Thank yo so much!  That EOF error has been haunting me for days.

On Thursday, January 21, 2010 5:45:36 PM UTC-6, dburns wrote:
>
> Well syntactically, the "< gpass" should always be at the very end
> (and no, the name doesn't matter).
>
> I tried it myself just now and ran into some weird EOF (end of file)

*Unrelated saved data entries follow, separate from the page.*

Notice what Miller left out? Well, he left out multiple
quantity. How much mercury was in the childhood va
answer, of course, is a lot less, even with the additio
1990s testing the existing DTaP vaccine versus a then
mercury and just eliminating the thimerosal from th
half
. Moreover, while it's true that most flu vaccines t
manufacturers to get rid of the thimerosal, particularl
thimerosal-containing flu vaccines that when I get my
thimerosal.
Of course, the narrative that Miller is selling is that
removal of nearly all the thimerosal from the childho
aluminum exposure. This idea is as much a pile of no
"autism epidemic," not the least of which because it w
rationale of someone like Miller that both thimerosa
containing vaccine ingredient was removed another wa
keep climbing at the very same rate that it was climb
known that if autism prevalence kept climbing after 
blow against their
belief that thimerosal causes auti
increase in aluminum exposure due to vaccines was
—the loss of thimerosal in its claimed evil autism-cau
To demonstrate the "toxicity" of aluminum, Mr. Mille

> error when launching the usual way (i.e. with appcfg.py being the
> first command).  After some experimentation I discovered that this
> somehow breaks the input redirection to python, but if you launch it
> by invoking the python executable followed by the script name
> (appcfg.py) it works OK.  This worked for me:
>
> python "C:\Program Files\Google\google_appengine\appcfg.py" --passin --
> email=[email] update [app_folder] < gpass
>
> That's on Windows.  Of course adjust the path to where you have
> appcfg.py.
>
> On Jan 21, 3:30 pm, pythono <[email protected]> wrote:
> > Hey thanks..
> >
> > Does the password file have to have a particular extension?  I saved a
> > text file containing only my google password, which i called "gpass".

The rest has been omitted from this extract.